Video Premiere Exclusive: Absentee
09/03/2008

“Boy, Did She Teach You Nothing” makes world premiere at BLURT…
By Blurt Staff
We’ve got a world premiere exclusive video here for ya: “Boy, Did She Teach You Nothing” is by London’s beloved Absentee, and it comes from their new album Victory Shorts, due — appropriately enough — on November 4 on Memphis Industries (of Go! Tam, Pipettes and Ruby Suns fame). Trust us, you ain’t heard some kickass power pop like this since the heyday of the Plimsouls or the Church.
What the hell’s up with all those balloons?!?
Anyhow, here’s the scoop about the band and the album direct from the label…
Victory Shorts is the sound of a band whose time has come. Tackling themes of premature marriage proposals, adultery, lost property, love, and broken crockery, Absentee provide the soundtrack for every lost soul who took a wrong turn whilst looking for the right one. Born to the sounds of Barry Manilow and The Carpenters, raised on romantic comedies, and schooled in failed love and misfiring lust… Absentee emerge well-versed in the rigours of romance with their finest album to date, Victory Shorts.

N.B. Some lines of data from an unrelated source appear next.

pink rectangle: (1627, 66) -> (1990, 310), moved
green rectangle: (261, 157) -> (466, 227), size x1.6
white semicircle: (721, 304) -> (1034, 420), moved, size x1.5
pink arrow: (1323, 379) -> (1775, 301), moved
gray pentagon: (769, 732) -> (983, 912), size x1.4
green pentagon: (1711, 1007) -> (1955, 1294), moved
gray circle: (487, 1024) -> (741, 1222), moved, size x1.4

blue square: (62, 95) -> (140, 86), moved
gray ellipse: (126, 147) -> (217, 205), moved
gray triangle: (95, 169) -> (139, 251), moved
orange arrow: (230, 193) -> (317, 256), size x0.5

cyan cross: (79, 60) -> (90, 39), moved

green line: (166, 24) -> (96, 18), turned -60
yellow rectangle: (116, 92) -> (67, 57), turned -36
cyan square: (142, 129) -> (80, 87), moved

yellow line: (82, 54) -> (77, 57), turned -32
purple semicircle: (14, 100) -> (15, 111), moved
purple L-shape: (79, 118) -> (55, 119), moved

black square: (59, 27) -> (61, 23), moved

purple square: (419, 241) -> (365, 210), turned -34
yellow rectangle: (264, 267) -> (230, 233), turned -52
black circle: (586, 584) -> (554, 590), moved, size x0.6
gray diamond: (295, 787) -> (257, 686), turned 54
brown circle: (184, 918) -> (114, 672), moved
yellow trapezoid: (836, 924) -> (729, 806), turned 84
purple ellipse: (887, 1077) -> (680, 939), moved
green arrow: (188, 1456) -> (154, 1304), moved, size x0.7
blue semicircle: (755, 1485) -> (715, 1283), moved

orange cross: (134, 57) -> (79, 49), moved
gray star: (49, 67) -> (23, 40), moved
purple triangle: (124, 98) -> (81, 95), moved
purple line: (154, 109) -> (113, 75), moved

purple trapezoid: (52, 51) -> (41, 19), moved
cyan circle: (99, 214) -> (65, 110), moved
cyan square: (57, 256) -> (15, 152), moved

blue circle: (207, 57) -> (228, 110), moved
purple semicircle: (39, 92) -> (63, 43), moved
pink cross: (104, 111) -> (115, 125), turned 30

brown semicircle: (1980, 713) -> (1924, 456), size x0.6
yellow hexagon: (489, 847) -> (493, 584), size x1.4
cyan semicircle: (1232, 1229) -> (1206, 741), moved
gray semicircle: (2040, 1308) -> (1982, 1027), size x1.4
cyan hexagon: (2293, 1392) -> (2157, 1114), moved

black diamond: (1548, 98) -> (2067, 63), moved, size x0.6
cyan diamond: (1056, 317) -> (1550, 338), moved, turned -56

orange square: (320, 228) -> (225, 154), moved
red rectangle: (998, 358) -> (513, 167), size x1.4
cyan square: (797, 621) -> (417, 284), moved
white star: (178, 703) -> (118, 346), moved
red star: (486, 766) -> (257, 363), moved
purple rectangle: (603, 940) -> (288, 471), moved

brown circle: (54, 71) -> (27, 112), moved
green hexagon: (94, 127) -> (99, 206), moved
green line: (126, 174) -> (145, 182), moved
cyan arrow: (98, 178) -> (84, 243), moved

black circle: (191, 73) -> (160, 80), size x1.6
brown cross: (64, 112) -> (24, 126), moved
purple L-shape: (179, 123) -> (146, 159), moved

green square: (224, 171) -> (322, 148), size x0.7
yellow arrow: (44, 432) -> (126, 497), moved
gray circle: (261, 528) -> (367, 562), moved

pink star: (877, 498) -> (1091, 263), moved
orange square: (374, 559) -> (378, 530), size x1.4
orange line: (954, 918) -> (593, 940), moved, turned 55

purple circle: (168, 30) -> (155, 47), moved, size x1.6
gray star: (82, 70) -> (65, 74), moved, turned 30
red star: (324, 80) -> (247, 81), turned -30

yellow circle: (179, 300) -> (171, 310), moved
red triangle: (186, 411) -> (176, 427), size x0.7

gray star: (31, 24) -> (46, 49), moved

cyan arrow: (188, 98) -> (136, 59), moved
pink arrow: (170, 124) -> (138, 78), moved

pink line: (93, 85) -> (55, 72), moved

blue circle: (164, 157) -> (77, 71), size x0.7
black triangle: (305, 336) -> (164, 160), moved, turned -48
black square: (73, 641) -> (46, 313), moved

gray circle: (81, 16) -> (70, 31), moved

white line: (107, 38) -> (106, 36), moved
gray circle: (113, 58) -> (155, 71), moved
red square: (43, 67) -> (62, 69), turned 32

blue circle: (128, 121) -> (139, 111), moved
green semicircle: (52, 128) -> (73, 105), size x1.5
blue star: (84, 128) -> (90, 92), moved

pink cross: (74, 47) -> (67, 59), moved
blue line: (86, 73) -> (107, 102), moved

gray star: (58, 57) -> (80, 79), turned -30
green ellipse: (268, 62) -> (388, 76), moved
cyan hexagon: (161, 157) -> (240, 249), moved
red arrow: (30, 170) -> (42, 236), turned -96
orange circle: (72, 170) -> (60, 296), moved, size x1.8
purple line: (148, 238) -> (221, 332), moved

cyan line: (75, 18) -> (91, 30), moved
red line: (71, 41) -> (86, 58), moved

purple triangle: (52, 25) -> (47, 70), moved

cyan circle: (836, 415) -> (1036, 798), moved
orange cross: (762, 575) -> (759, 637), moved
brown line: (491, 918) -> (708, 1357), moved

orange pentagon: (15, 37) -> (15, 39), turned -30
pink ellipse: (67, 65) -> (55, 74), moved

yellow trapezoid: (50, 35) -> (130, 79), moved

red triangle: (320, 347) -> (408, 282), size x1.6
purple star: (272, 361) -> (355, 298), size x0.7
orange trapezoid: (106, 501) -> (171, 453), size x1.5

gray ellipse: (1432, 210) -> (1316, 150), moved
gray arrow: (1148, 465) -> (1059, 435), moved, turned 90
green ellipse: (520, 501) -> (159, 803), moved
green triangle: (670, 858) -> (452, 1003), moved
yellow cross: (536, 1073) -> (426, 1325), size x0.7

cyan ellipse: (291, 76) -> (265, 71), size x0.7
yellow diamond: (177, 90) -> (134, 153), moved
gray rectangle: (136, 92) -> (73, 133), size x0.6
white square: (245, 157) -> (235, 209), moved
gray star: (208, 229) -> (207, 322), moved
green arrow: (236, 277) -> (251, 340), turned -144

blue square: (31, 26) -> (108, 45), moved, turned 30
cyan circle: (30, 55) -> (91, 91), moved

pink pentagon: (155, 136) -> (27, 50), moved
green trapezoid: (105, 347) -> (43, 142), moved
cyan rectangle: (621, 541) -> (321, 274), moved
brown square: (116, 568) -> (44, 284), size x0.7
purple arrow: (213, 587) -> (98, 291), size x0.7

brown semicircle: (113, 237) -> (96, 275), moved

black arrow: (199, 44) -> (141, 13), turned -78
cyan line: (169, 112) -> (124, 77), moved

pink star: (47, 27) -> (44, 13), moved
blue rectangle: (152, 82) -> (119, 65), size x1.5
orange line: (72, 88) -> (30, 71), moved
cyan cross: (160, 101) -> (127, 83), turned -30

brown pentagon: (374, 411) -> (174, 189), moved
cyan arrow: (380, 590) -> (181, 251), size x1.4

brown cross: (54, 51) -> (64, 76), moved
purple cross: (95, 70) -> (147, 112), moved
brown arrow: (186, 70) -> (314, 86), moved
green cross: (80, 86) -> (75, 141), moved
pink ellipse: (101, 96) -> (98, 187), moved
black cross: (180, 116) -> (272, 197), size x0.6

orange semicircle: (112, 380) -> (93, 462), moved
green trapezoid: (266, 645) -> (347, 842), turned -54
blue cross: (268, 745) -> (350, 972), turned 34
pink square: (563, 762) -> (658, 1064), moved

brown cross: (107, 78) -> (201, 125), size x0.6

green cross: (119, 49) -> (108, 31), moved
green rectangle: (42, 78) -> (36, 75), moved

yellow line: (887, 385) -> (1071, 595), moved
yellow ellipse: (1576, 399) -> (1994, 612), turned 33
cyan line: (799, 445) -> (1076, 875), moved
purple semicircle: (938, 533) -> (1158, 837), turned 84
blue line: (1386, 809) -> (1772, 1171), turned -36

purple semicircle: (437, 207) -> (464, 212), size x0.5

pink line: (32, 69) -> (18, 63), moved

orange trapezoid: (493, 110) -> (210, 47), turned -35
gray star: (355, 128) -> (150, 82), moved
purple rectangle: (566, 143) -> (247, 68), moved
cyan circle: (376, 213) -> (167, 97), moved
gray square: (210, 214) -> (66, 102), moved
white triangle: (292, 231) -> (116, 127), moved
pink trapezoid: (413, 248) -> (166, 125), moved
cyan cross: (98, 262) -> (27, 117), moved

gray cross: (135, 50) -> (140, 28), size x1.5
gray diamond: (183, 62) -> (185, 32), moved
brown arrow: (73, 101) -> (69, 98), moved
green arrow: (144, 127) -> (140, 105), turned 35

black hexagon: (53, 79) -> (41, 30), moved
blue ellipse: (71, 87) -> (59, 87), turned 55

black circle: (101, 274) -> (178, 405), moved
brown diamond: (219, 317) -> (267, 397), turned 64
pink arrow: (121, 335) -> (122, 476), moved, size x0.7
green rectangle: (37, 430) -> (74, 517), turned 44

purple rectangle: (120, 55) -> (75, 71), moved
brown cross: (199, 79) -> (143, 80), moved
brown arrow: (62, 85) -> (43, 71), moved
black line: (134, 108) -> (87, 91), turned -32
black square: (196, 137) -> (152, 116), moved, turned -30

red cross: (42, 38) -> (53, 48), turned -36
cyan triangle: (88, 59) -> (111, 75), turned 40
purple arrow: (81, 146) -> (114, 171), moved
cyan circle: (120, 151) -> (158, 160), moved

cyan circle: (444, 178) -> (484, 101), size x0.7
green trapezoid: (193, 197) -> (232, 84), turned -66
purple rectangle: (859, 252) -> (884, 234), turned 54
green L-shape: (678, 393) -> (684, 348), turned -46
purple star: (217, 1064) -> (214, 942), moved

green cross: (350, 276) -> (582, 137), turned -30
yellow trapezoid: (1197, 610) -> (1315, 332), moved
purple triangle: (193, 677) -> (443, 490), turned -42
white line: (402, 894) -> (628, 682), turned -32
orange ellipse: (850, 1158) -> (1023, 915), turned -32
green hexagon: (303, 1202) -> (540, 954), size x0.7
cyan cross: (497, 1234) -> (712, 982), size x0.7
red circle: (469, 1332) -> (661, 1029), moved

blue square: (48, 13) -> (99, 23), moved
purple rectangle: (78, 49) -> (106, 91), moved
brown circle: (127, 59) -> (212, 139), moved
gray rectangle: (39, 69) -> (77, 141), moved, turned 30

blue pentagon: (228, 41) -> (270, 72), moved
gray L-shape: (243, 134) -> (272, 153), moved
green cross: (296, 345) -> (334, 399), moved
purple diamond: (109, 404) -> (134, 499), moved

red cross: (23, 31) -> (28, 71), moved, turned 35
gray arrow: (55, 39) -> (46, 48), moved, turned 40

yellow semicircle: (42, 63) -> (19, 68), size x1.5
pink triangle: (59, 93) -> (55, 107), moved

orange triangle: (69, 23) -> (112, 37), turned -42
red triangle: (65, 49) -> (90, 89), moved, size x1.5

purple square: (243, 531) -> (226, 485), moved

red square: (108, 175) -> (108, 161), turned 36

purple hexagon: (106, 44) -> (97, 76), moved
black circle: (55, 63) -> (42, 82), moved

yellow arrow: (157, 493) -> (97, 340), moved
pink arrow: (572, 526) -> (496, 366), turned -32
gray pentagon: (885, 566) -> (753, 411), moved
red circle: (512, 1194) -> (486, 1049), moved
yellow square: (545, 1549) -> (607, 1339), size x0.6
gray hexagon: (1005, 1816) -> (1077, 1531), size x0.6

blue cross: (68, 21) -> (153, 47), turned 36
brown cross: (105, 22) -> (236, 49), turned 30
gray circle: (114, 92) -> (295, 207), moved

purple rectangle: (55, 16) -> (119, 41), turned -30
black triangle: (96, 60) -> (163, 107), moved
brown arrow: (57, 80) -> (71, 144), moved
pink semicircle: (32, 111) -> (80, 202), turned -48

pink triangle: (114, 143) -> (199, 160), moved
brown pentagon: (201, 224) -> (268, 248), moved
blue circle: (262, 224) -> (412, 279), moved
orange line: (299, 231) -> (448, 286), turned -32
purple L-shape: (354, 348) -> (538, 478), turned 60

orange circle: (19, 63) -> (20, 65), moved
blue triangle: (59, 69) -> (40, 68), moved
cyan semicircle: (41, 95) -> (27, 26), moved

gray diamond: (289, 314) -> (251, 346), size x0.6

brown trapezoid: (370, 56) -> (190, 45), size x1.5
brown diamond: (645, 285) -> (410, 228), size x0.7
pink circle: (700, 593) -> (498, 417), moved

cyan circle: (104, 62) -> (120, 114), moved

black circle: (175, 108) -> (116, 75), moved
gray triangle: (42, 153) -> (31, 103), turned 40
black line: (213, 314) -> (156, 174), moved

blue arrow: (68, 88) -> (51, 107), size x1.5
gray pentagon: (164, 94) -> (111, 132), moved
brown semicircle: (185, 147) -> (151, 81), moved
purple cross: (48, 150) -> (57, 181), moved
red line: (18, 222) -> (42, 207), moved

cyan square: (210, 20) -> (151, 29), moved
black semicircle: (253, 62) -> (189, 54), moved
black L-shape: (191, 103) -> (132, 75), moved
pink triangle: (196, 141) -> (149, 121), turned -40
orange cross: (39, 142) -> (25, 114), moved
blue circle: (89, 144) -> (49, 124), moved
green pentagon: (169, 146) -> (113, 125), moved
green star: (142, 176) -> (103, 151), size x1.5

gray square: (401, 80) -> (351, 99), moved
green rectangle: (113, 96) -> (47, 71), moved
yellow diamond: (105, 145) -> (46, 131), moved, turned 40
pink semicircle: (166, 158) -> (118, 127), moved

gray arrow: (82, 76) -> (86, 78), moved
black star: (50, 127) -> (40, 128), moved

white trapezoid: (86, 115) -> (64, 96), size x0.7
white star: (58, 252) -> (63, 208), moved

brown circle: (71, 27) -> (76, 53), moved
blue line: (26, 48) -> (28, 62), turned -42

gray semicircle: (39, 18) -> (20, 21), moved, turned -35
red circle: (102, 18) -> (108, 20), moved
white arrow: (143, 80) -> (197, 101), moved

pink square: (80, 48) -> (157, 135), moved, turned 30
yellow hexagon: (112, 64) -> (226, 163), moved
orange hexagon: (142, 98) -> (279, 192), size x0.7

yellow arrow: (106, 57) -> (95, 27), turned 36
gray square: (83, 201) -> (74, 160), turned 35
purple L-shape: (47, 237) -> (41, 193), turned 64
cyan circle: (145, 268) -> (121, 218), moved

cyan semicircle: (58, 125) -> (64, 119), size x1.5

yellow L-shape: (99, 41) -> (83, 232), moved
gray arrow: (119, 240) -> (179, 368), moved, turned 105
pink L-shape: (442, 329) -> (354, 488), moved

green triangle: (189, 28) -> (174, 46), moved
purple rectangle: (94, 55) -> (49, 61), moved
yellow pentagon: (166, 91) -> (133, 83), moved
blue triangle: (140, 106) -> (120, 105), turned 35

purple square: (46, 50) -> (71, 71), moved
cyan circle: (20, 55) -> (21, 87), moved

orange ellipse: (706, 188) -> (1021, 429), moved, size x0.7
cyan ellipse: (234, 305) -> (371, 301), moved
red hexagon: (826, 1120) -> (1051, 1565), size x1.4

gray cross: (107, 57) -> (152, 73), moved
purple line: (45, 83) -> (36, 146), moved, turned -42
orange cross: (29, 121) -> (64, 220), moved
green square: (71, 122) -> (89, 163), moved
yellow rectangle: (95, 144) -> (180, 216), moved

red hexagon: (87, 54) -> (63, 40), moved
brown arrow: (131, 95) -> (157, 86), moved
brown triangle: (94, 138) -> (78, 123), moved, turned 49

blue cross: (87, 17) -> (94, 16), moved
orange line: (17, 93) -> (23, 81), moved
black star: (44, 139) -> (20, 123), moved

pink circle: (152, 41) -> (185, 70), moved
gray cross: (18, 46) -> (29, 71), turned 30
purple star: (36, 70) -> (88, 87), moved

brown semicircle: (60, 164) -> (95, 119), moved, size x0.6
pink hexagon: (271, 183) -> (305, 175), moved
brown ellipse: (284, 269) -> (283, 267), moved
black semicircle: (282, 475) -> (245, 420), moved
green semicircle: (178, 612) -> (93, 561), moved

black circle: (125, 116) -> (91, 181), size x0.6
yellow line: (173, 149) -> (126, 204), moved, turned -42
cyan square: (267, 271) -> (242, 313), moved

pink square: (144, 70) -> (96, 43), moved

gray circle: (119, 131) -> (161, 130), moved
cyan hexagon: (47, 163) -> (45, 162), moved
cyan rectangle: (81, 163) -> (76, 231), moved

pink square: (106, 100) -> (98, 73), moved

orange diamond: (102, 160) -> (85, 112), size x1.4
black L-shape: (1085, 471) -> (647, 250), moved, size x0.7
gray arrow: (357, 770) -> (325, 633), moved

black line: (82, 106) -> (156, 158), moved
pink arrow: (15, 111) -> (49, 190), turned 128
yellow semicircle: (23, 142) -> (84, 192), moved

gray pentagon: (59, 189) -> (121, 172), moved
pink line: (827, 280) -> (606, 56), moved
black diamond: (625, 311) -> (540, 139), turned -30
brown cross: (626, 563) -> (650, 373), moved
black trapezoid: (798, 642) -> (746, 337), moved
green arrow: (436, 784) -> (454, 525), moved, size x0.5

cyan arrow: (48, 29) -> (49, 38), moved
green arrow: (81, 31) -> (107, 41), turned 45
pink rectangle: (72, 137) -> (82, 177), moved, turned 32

Finding a seat somewhere between unreachable romanticism and hopeless realism, Victory Shorts offers lush mini romantic tragedies for those who thought Casablanca ended a little too abruptly.
Album opener "Shared" sets the scene with a couple pleased as punch
that they found each other, until things take a darker turn with Absentee smashing their way through "Boy, Did She Teach You Nothing?" latest
EP title-track "Bitchstealer" and "Love Has Had Its Way" in
an attempt to get to the truth of the matter: Happy endings don't come easy.
"The Nurses Don't Notice a Thing" takes us on a walk with someone
looking for hope in a maternity wing: "our eyes meeting as your waters
break and I'm born again as him or her," meditating on the beauty of
innocence as: "the simplest feelings of love explode into the room like
cowboys in saloons… I want to clap but it seems inappropriate." In "We
Smash Plates" the lovers' first argument and consequent makeup is summed
up in a mess of broken crockery: "I ask you kindly to take a seat whilst
I'm sweeping broken china from around your feet, like a miner bringing riches
from the core... we both smile knowing there will always be more".
By album closer "That Old Ghost", we're left contemplating a lovers'
grip: "the way that you hold me, it won't be my heart that breaks
first" and the enduring qualities of love found the hard way: "you
don't have to ask me if you want me to stay... I'm not a bird, I'm not a
whore... you can just clap your hands and make me run away".
Marked by the influence of Johnny Cash, Pavement, and The Velvet Underground,
produced/engineered/mixed by Nick Terry (Klaxons, Libertines, Bernard Butler),
and shot through with the originality and humour we've come to expect from
Absentee, Victory Shorts stands
alone as the band's strongest, most honest record yet.